Work item:
Throughout the listing below, show every line in which "Sạch" occurs.

The records:
▼
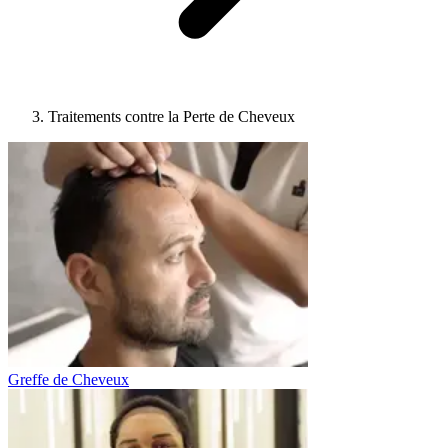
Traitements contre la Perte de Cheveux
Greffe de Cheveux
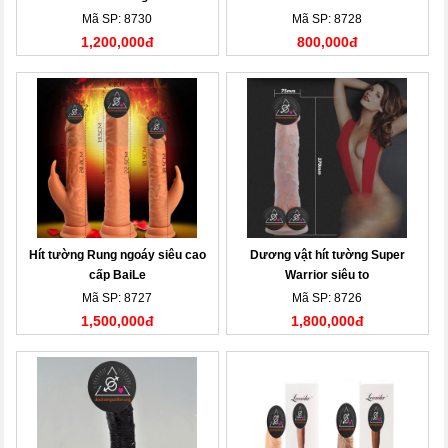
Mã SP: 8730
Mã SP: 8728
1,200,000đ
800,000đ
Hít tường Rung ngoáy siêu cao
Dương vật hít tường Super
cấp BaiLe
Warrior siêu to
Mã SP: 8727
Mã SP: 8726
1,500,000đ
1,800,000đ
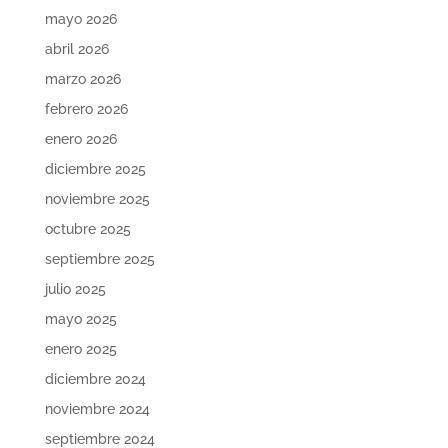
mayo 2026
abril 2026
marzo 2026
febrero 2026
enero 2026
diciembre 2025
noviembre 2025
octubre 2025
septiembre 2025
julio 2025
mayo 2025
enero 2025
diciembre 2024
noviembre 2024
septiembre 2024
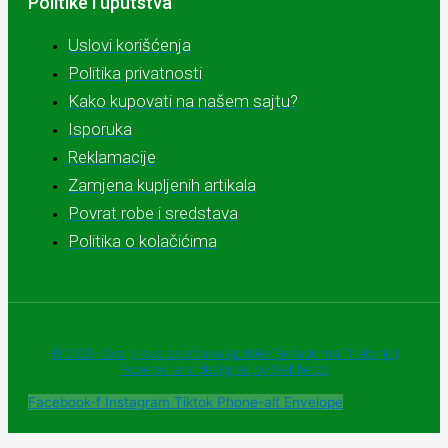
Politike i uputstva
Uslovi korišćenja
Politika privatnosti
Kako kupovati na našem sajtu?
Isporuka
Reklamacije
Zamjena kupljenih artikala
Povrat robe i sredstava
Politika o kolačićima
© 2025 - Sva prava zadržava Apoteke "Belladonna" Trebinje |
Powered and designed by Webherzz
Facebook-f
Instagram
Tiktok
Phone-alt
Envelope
▲
▼
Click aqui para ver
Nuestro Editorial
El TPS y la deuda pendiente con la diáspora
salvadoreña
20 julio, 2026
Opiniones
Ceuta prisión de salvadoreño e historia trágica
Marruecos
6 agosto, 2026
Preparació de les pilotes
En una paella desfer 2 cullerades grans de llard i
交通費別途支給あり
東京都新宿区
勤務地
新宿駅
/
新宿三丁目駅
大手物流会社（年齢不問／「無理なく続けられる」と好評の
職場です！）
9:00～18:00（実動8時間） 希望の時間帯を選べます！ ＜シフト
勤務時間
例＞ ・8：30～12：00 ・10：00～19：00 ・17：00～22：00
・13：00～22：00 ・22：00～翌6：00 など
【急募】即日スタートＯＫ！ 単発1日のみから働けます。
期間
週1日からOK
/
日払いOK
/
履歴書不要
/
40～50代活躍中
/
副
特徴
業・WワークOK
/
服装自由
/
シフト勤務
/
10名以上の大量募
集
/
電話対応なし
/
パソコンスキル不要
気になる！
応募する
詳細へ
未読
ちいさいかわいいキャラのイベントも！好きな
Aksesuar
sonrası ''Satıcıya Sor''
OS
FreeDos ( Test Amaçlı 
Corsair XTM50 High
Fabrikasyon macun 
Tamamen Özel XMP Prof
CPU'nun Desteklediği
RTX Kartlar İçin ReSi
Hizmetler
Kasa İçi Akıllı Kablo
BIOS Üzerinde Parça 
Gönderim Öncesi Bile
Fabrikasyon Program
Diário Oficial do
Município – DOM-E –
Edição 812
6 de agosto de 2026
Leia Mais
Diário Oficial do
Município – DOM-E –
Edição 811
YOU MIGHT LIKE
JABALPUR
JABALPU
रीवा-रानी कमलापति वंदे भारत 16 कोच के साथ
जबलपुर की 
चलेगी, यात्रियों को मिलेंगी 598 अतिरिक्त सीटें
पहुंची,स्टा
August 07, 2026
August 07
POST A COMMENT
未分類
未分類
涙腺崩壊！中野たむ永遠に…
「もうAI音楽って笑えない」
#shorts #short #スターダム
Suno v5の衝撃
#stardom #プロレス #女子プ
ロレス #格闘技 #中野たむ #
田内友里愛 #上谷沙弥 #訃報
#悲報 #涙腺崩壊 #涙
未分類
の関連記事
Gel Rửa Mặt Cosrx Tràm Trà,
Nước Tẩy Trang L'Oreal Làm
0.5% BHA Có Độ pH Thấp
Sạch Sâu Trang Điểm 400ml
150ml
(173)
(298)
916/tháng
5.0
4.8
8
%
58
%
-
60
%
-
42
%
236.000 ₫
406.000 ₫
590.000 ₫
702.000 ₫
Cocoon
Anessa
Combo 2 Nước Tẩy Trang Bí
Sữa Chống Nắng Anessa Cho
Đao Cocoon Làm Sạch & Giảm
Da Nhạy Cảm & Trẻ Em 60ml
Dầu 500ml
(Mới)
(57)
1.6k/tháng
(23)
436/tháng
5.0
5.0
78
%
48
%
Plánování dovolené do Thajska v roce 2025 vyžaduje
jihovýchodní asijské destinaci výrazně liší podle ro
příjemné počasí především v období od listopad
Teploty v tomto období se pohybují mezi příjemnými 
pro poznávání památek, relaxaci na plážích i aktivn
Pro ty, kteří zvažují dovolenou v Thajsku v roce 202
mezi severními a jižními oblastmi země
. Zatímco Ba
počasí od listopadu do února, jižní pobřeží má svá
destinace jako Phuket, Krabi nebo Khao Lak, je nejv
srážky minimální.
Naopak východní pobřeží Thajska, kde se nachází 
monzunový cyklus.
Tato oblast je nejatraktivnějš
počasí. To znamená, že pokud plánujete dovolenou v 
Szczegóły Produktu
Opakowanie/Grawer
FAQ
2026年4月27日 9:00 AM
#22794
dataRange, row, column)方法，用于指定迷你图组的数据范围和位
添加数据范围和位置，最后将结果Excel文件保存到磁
▲
Answer to the exercise:
Sạch Sâu Trang Điểm 400ml
Đao Cocoon Làm Sạch & Giảm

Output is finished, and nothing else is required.